CapitalRise

CapitalRise completes £6.7m facility for Holborn office conversion



CapitalRise has advanced a £6.7m loan to property developer Elleric for the acquisition and development of a former office building into eight luxury residential apartments at Breams Buildings in Holborn, central London.


The funding will enable the conversion of the period building with façade retention, for which two additional floors will be added to create the prime residential flats.

Breams Buildings is a cul-de-sac within a short walk to multiple financial and legal professional services offices in the City and the West End.

The £6.7m facility was agreed at 60% LTGDV on a 21-month loan term.

The buyer demographic includes City and West End walk-to-work bankers, lawyers, fund professionals and students.

Lyndon Miles, director of lending at CapitalRise, said: “The borrower set us a very tight completion target of 30 days from initial conversation to funding.

“Working with our traditional lawyers, George Green, and go-to independent monitoring surveyors, Robinson Low Francis, we delivered on time.

“The property, being older, had some interesting aspects in the title. 

“With our experience and expert legal advice, we got our heads around these quickly and dealt with them to the mutual benefit of the borrower and ourselves.”
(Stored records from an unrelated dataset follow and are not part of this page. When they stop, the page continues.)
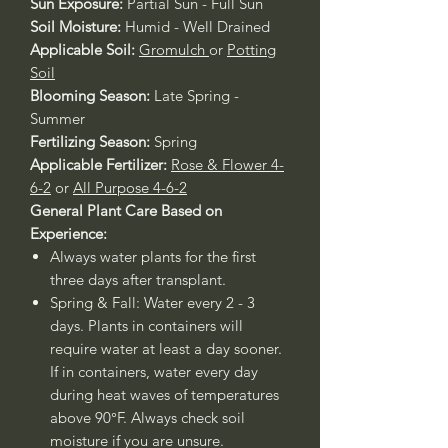
Sun Exposure:
Partial Sun - Full Sun
Soil Moisture:
Humid - Well Drained
Applicable Soil:
Gromulch
or
Potting
Soil
Blooming Season:
Late Spring -
Summer
Fertilizing Season:
Spring
Applicable Fertilizer:
Rose & Flower 4-
6-2
or
All Purpose 4-6-2
General Plant Care Based on
Experience:
Always water plants for the first
three days after transplant.
Spring & Fall: Water every 2 - 3
days. Plants in containers will
require water at least a day sooner.
If in containers, water every day
during heat waves of temperatures
above 90°F. Always check soil
moisture if you are unsure.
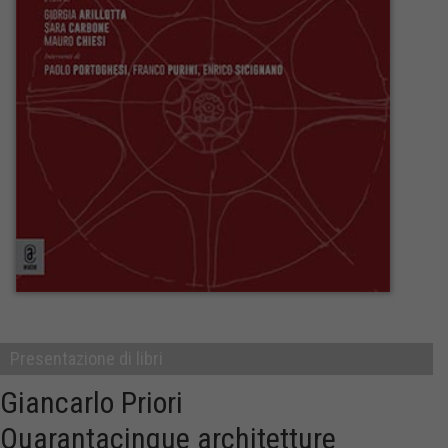
Presentazione di libri
Giancarlo Priori
Quarantacinque architetture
He added that the boutique nature and appeal of the scheme, as well as the small number of units, distinguished it from other newly built developments CapitalRise had seen completed in recent months.
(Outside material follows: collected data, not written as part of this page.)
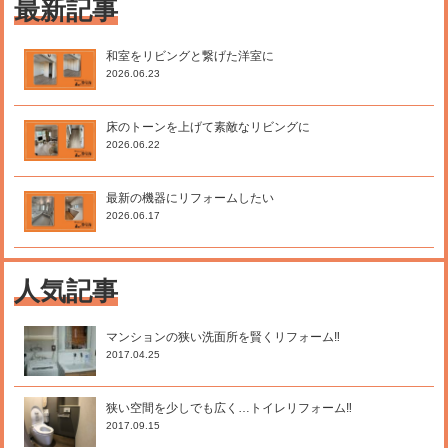
最新記事
和室をリビングと繋げた洋室に
2026.06.23
床のトーンを上げて素敵なリビングに
2026.06.22
最新の機器にリフォームしたい
2026.06.17
人気記事
マンションの狭い洗面所を賢くリフォーム‼
2017.04.25
狭い空間を少しでも広く…トイレリフォーム‼
2017.09.15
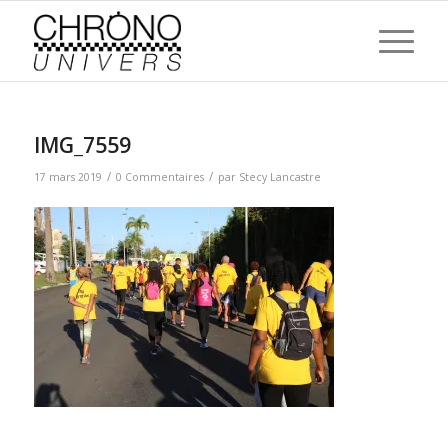
IMG_7559
/
/
17 mars 2019
0 Commentaires
par
Stecy Lancastre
“The developer has long experience of specifically this type of project in very similar locations."

Uma Rajah, CEO and co-founder of CapitalRise, added: “This is an interesting example of the conversion of a period, boutique-type, commercial property to residential. 

“Our team has delivered a solution to some complex issues and done so within a very tight timeframe. 

“This is a credit to our internal processes and high-quality external advisers.”

To date, CapitalRise has lent against assets worth over £467m with zero capital losses.